Medicine in Brazil is both paid and free. We used both. If you need to see a doctor for free, you have to sit in a live queue for an initial appointment with a general practitioner—sometimes for several hours.
I gave birth in a free hospital, and the attitude of the staff was very good. Paid labor costs about 2500–4000 dollars: there will be an individual postpartum room, the option to choose a doctor, and the ability to “order” a C-section in advance without indications. I didn't need all this.
My husband had a paid hernia surgery, and everything went well (free would have to wait about six months). Several times we treated teeth for a fee, and everything went well. For pediatrics, too, we applied both for paid and free—the only difference is the waiting time.

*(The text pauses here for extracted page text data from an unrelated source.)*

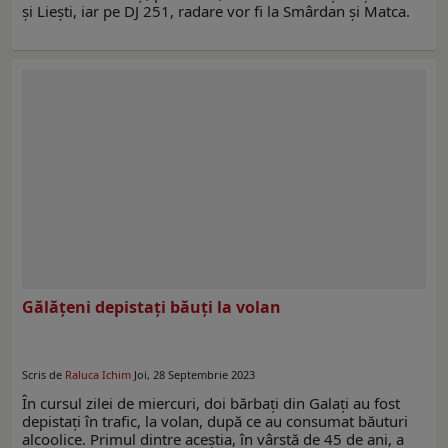
și Liești, iar pe DJ 251, radare vor fi la Smârdan și Matca.
Gălățeni depistaţi băuți la volan
Scris de
Raluca Ichim
Joi, 28 Septembrie 2023
În cursul zilei de miercuri, doi bărbați din Galaţi au fost
depistați în trafic, la volan, după ce au consumat băuturi
alcoolice. Primul dintre aceștia, în vârstă de 45 de ani, a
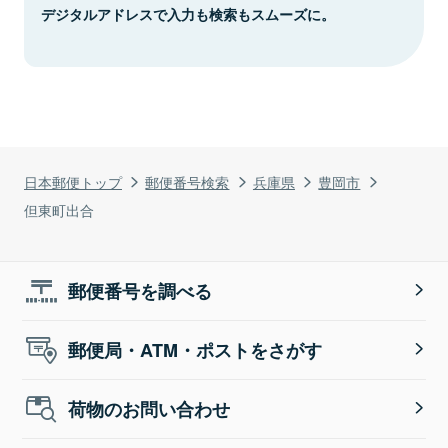
デジタルアドレスで入力も検索もスムーズに。
日本郵便トップ
郵便番号検索
兵庫県
豊岡市
但東町出合
郵便番号を調べる
郵便局・ATM・ポストをさがす
荷物のお問い合わせ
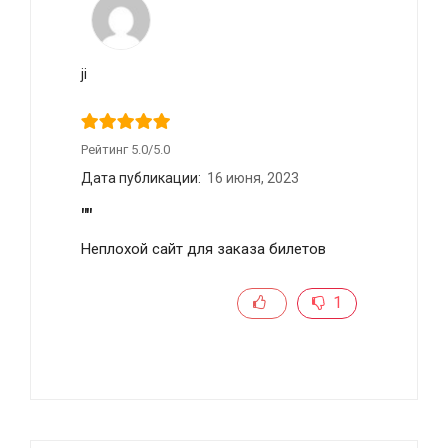
ji
Рейтинг 5.0/5.0
Дата публикации:
16 июня, 2023
""
Неплохой сайт для заказа билетов
1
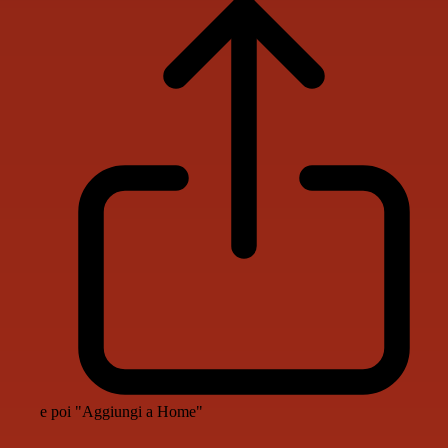
e poi "Aggiungi a Home"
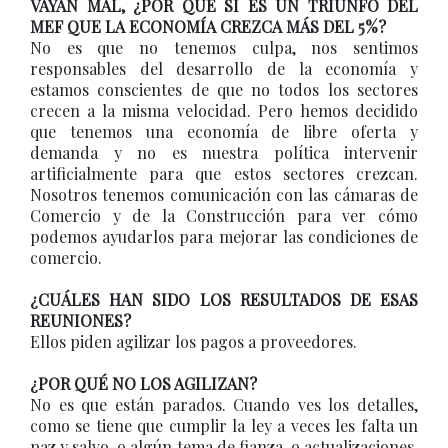
VAYAN MAL, ¿POR QUÉ SÍ ES UN TRIUNFO DEL
MEF QUE LA ECONOMÍA CREZCA MÁS DEL 5%?
No es que no tenemos culpa, nos sentimos
responsables del desarrollo de la economía y
estamos conscientes de que no todos los sectores
crecen a la misma velocidad. Pero hemos decidido
que tenemos una economía de libre oferta y
demanda y no es nuestra política intervenir
artificialmente para que estos sectores crezcan.
Nosotros tenemos comunicación con las cámaras de
Comercio y de la Construcción para ver cómo
podemos ayudarlos para mejorar las condiciones de
comercio.
¿CUÁLES HAN SIDO LOS RESULTADOS DE ESAS
REUNIONES?
Ellos piden agilizar los pagos a proveedores.
¿POR QUÉ NO LOS AGILIZAN?
No es que están parados. Cuando ves los detalles,
como se tiene que cumplir la ley a veces les falta un
paz y salvo, o algún tema de fianza, o actualizaciones.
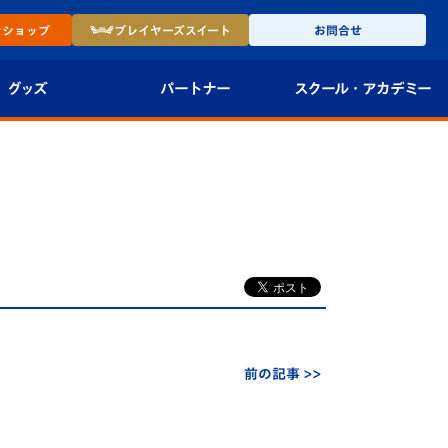
ン
ショップ
プレイヤーズ
スイート
お問合せ
グッズ
パートナー
スクール・
アカデミー
インショップ
パートナー企業一覧
アカデミー
-27ユニフォー
パートナー募集
U-18
法人限定 VIP BOX
U-15
報
U-12
スクール
前の記事 >>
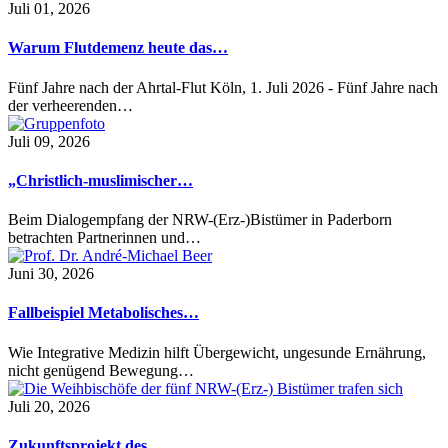
Juli 01, 2026
Warum Flutdemenz heute das…
Fünf Jahre nach der Ahrtal-Flut Köln, 1. Juli 2026 - Fünf Jahre nach
der verheerenden…
Juli 09, 2026
„Christlich-muslimischer…
Beim Dialogempfang der NRW-(Erz-)Bistümer in Paderborn
betrachten Partnerinnen und…
Juni 30, 2026
Fallbeispiel Metabolisches…
Wie Integrative Medizin hilft Übergewicht, ungesunde Ernährung,
nicht genügend Bewegung…
Juli 20, 2026
Zukunftsprojekt des…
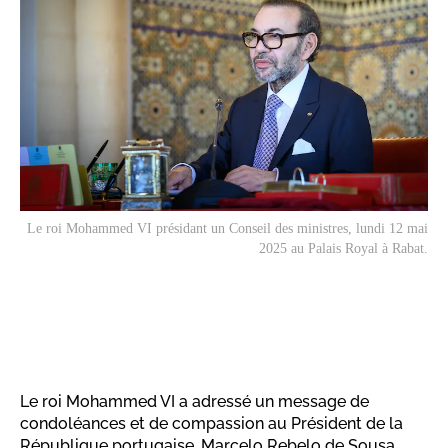
Le roi Mohammed VI présidant un Conseil des ministres, lundi 12 mai
2025 au Palais Royal à Rabat.
Le roi Mohammed VI a adressé un message de
condoléances et de compassion au Président de la
République portugaise, Marcelo Rebelo de Sousa,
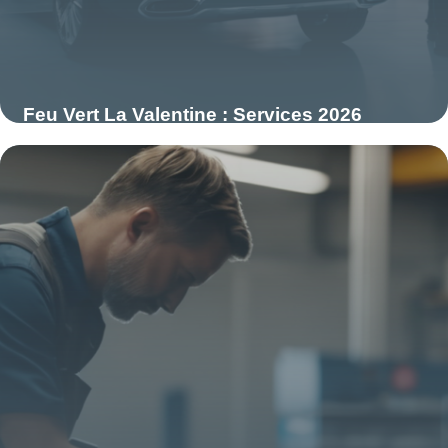
Feu Vert La Valentine : Services 2026
11 mai 2026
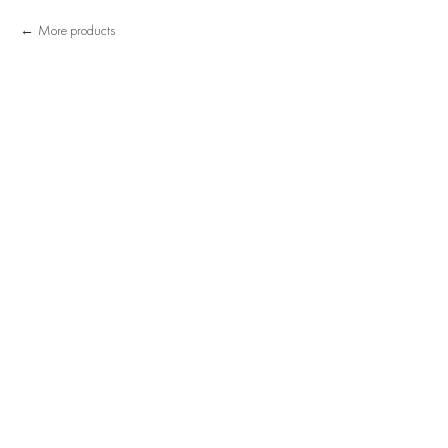
More products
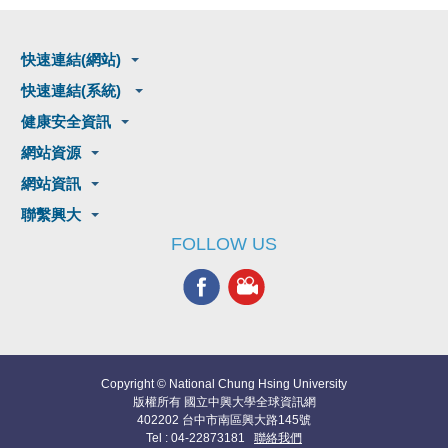
快速連結(網站)
快速連結(系統)
健康安全資訊
網站資源
網站資訊
聯繫興大
FOLLOW US
Copyright © National Chung Hsing University
版權所有 國立中興大學全球資訊網
402202 台中市南區興大路145號
Tel : 04-22873181
聯絡我們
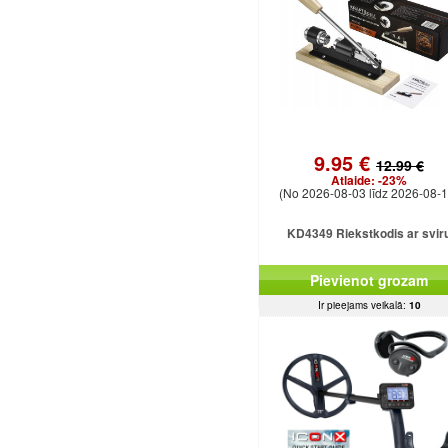
9.95 €
12.99 €
Atlaide:
-23%
(No 2026-08-03 līdz 2026-08-1
KD4349 Riekstkodis ar svir
Pievienot grozam
Ir pieejams veikalā:
10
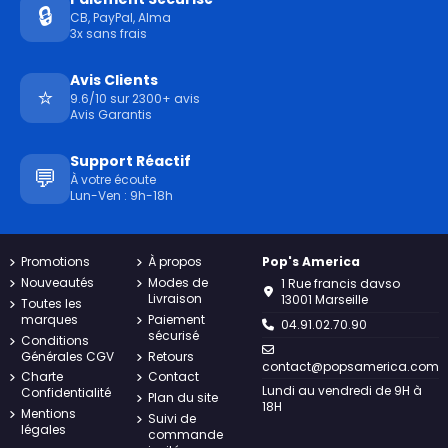
🔒
CB, PayPal, Alma
3x sans frais
Avis Clients
⭐
9.6/10 sur 2300+ avis
Avis Garantis
Support Réactif
💬
À votre écoute
Lun-Ven : 9h-18h
Promotions
À propos
Pop's America
Nouveautés
Modes de
1 Rue francis davso
Livraison
13001 Marseille
Toutes les
marques
Paiement
04.91.02.70.90
sécurisé
Conditions
Générales CGV
Retours
contact@popsamerica.com
Charte
Contact
Lundi au vendredi de 9H à
Confidentialité
Plan du site
18H
Mentions
Suivi de
légales
commande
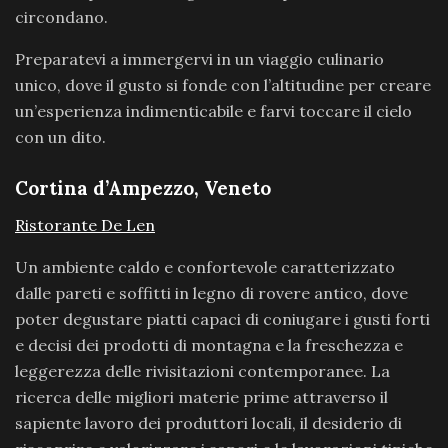
circondano.
Preparatevi a immergervi in un viaggio culinario
unico, dove il gusto si fonde con l’altitudine per creare
un’esperienza indimenticabile e farvi toccare il cielo
con un dito.
Cortina d’Ampezzo, Veneto
Ristorante De Len
Un ambiente caldo e confortevole caratterizzato
dalle pareti e soffitti in legno di rovere antico, dove
poter degustare piatti capaci di coniugare i gusti forti
e decisi dei prodotti di montagna e la freschezza e
leggerezza delle rivisitazioni contemporanee. La
ricerca delle migliori materie prime attraverso il
sapiente lavoro dei produttori locali, il desiderio di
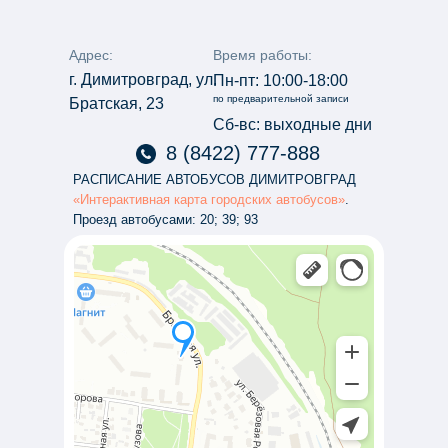
Адрес:
Время работы:
г. Димитровград, ул.
Пн-пт: 10:00-18:00
по предварительной записи
Братская, 23
Сб-вс: выходные дни
8 (8422) 777-888
РАСПИСАНИЕ АВТОБУСОВ ДИМИТРОВГРАД
«Интерактивная карта городских автобусов»
.
Проезд автобусами: 20; 39; 93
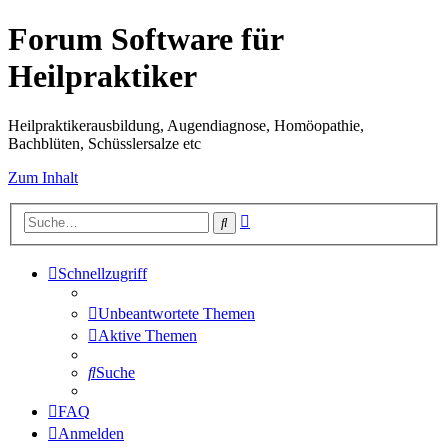
Forum Software für
Heilpraktiker
Heilpraktikerausbildung, Augendiagnose, Homöopathie,
Bachblüten, Schüsslersalze etc
Zum Inhalt
Erweiterte
Suche
Suche
Schnellzugriff
Unbeantwortete Themen
Aktive Themen
Suche
FAQ
Anmelden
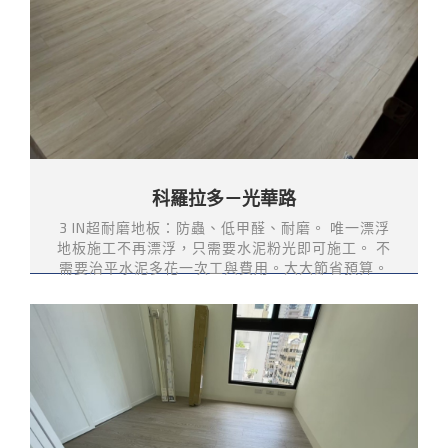
科羅拉多－光華路
3 IN超耐磨地板：防蟲、低甲醛、耐磨。 唯一漂浮
地板施工不再漂浮，只需要水泥粉光即可施工。 不
需要治平水泥多花一次工與費用。大大節省預算。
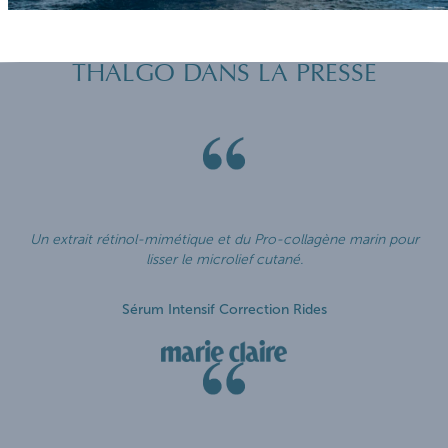
THALGO DANS LA PRESSE
Un extrait rétinol-mimétique et du Pro-collagène marin pour
lisser le microlief cutané.
Sérum Intensif Correction Rides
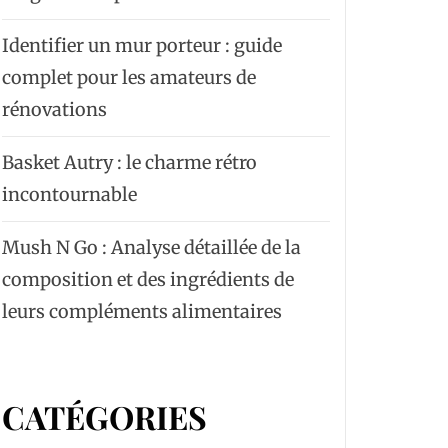
Identifier un mur porteur : guide
complet pour les amateurs de
rénovations
Basket Autry : le charme rétro
incontournable
Mush N Go : Analyse détaillée de la
composition et des ingrédients de
leurs compléments alimentaires
CATÉGORIES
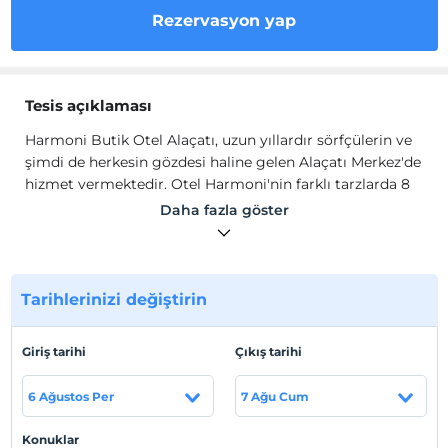
Rezervasyon yap
Tesis açıklaması
Harmoni Butik Otel Alaçatı, uzun yıllardır sörfçülerin ve
şimdi de herkesin gözdesi haline gelen Alaçatı Merkez'de
hizmet vermektedir. Otel Harmoni'nin farklı tarzlarda 8
odası bulunmaktadır.
Daha fazla göster
Yaz ve kış sezonunda açık olan otelin avlusunda içki
aldıktan sonra, Alaçatı'nın renkli ve taşlı sokaklarında
keyifle dolaşabilirsiniz. Odalarımızda; uydu TV, saç
kurutma makinesi, telefon, su ısıtıcısı, klima, mini bar ve
Tarihlerinizi değiştirin
ücretsiz Wi-Fi mevcuttur.
Tesis lokasyon bilgileri
Giriş tarihi
Çıkış tarihi
İzmir Alaçatı Merkez'de konumlanmaktadır. Alaçatı Port
6 Ağustos Per
7 Ağu Cum
ve Ilıca Plajı'na 3 km. mesafededir.
Konuklar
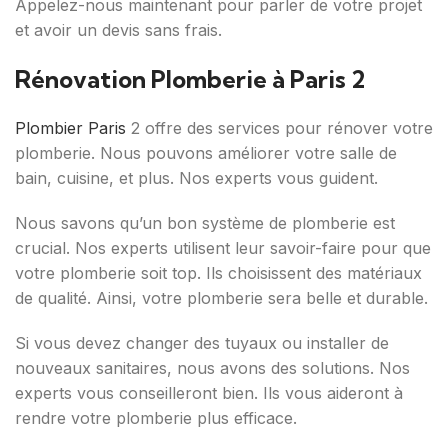
Appelez-nous maintenant pour parler de votre projet
et avoir un devis sans frais.
Rénovation Plomberie à Paris 2
Plombier Paris
2 offre des services pour rénover votre
plomberie. Nous pouvons améliorer votre salle de
bain, cuisine, et plus. Nos experts vous guident.
Nous savons qu’un bon système de plomberie est
crucial. Nos experts utilisent leur savoir-faire pour que
votre plomberie soit top. Ils choisissent des matériaux
de qualité. Ainsi, votre plomberie sera belle et durable.
Si vous devez changer des tuyaux ou installer de
nouveaux sanitaires, nous avons des solutions. Nos
experts vous conseilleront bien. Ils vous aideront à
rendre votre plomberie plus efficace.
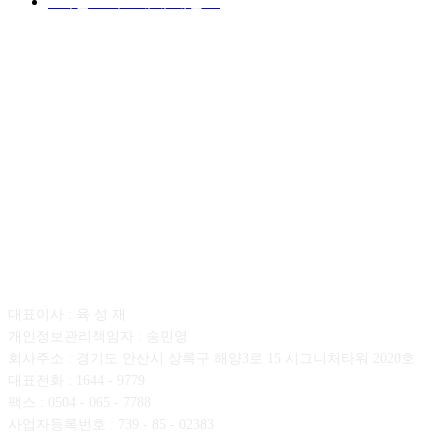
■디젤트럭■ 매매.매입
69
회사소개
대표이사 : 육 성 재
개인정보관리책임자 : 송민영
회사주소 : 경기도 안산시 상록구 해양3로 15 시그니처타워 2020호
대표전화 : 1644 - 9779
팩스 : 0504 - 065 - 7788
사업자등록번호 : 739 - 85 - 02383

The school education here is weak. My daughter is finishing elementary school, and pupils are not required to write in capital letters; printed letters are enough. Mathematics lags behind—in the final grade of elementary school, children solve examples of the addition of two-digit numbers. My son is in eighth grade (it's like Russian seventh); he has strong history and geography classes, but math and computer science not so much. Affluent Brazilians try to put their kids in private schools. As long as my kids don't know the language very well, I don't see the point of private school. Private school costs between $200 and $800 a month. In a year, we'll see if there will be progress in the language, and then we'll look for a private school.
Until recently, even a tourist could open a bank account. Now the rules have changed a bit, but if you have a residence permit, you are welcome in many banks. There are progressive banks as well as retro-state banks with old applications. We opened an account while we were still tourists.
“You have to learn Portuguese to communicate properly.”
— English is not enough to live in Brazil. The situation with English is exactly the same as in Russia—a maximum of 5% of people speak it fluently. About 30% understand Spanish. Therefore, for normal communication, you need to learn Portuguese, which is relatively easy if you already know English.
By the way, Brazilians adore foreigners who learn Portuguese: they will always praise you and tell you that you have mastered the language phenomenally fast. Portuguese is the best way to win the favor of Brazilians.
“Brazil is the antipode of the UAE.”
— Brazil suits people who are free-spirited. People who are not attached to ostentatious consumption in the form of branded things. It is the antipode of the UAE: if you like Dubai, you probably won't like Brazil.
It is a country of happy, uninhibited, not always-educated people who can lie on the grass with a book in the park and whistle a song, love family traditions, travel whenever possible, and often have barbecues (called churrasco in Portuguese). Brazilians do not welcome workaholism and freely express their opinions; they love to argue about politics and soccer to the point of hoarseness.
If you enter this country with a company that offers good customer service, reliability, and consistent quality, and don’t forget to smile and compliment people in a Brazilian manner, you will quickly dominate the local market.